Things were looking dismal for Deutsche Bank on Tuesday. After a brutal start to 2016, the German banking giant saw its shares fall as much as 12 percent to intraday trading at $14.84 before recovering somewhat, but not enough to allay investors’ fears that the bank lacked the capital to fend off legal bills while paying its debts.
But that pain faded early Wednesday, as Deutsche Bank saw its stock recover more than 14 percent from 30-year lows. The rebound followed assurances from co-CEO John Cryan that the bank’s balance sheet was “absolutely rock solid,” along with a report from the Financial Times that the lender was looking to buy back several billion dollars of its debt obligations.
Deutsche Bank joined financials from across Europe and the U.S. in repairing losses Wednesday. Shares of Bank of America (NYSE:BAC) rose 1.4 percent in early trading to $12.37, gaining back some of the 27 percent the stock has lost since the start of 2016. Goldman Sachs opened up 2.4 percent, to $151.77, after falling 17 percent for the the year to date.

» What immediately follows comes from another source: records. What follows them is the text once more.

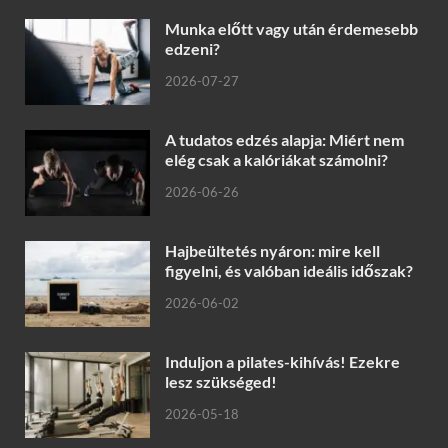
Munka előtt vagy után érdemesebb
edzeni?
2026-07-27
A tudatos edzés alapja: Miért nem
elég csak a kalóriákat számolni?
2026-06-26
Hajbeültetés nyáron: mire kell
figyelni, és valóban ideális időszak?
2026-06-02
Induljon a pilates-kihívás! Ezekre
lesz szükséged!
2026-05-18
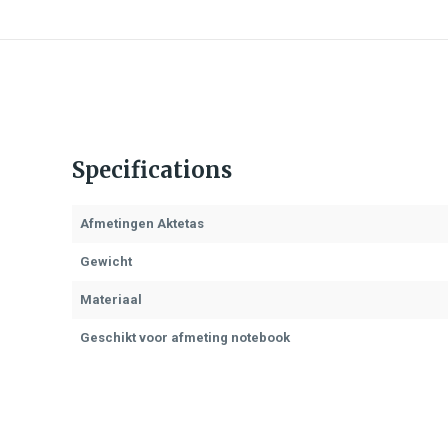
Specifications
Afmetingen Aktetas
Gewicht
Materiaal
Geschikt voor afmeting notebook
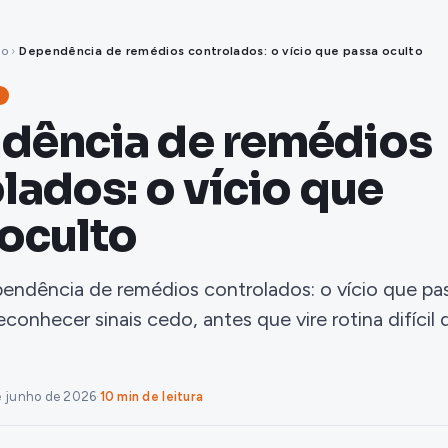
mo
›
Dependência de remédios controlados: o vício que passa oculto
dência de remédios
lados: o vício que
oculto
endência de remédios controlados: o vício que pa
econhecer sinais cedo, antes que vire rotina difícil 
e junho de 2026
·
10 min de leitura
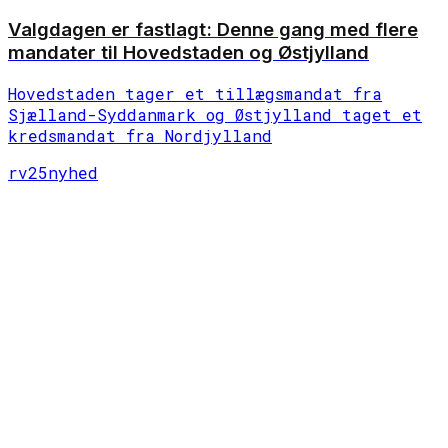
Valgdagen er fastlagt: Denne gang med flere
mandater til Hovedstaden og Østjylland
Hovedstaden tager et tillægsmandat fra
Sjælland-Syddanmark og Østjylland taget et
kredsmandat fra Nordjylland
rv25
nyhed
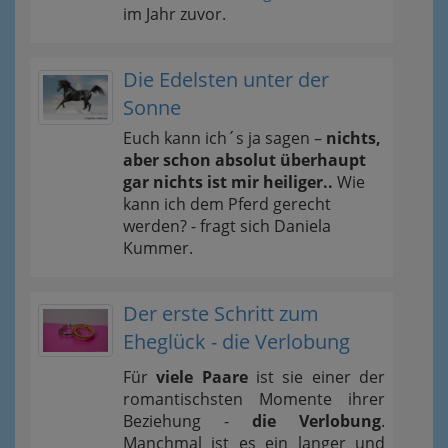
im Jahr zuvor.
Die Edelsten unter der
Sonne
Euch kann ich´s ja sagen –
nichts,
aber schon absolut überhaupt
gar nichts ist mir heiliger..
Wie
kann ich dem Pferd gerecht
werden? - fragt sich Daniela
Kummer.
Der erste Schritt zum
Eheglück - die Verlobung
Für
viele Paare
ist sie einer der
romantischsten Momente ihrer
Beziehung -
die Verlobung
.
Manchmal ist es ein langer und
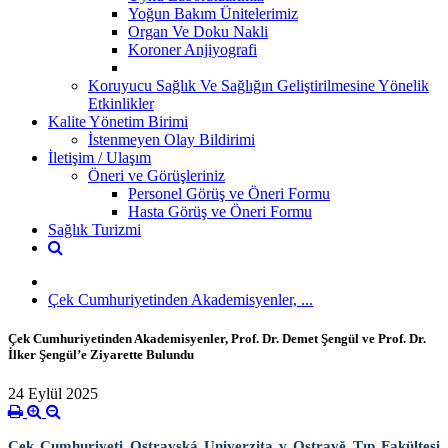
Yoğun Bakım Ünitelerimiz
Organ Ve Doku Nakli
Koroner Anjiyografi
Koruyucu Sağlık Ve Sağlığın Geliştirilmesine Yönelik
Etkinlikler
Kalite Yönetim Birimi
İstenmeyen Olay Bildirimi
İletişim / Ulaşım
Öneri ve Görüşleriniz
Personel Görüş ve Öneri Formu
Hasta Görüş ve Öneri Formu
Sağlık Turizmi
Çek Cumhuriyetinden Akademisyenler, ...
Çek Cumhuriyetinden Akademisyenler, Prof. Dr. Demet Şengül ve Prof. Dr.
İlker Şengül’e Ziyarette Bulundu
24 Eylül 2025
Çek Cumhuriyeti Ostravská Univerzita v Ostravě Tıp Fakültesi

American investors have fretted over banks’ exposure to energy loans endangered by consistently falling oil prices. Although these debts make up just 3 percent of major bank loans, they have touched off fears of contagion within the financial system.
More generally, investors tend to punish banks especially hard when economic worries mount. Financials fell about twice as quickly as the broader market in 15 past stock sell-offs going back to 1983, Deutsche Bank analyst Matt O’Connor wrote in a research note to clients Tuesday.
“The market right now is trying to figure out what’s going on with global growth and what’s going on with monetary policy in the United States,” said Goldman Sachs President Gary Cohn in an interview with Bloomberg Tuesday. “The way they’re expressing some of their concerns about growth and monetary policy is clearly in the banks.”
The upswing in bank stocks helped bring the Standard & Poor’s 500 up in morning trading Wednesday. At 10: 30 a.m., the index had risen 1.2 percent to 1,875.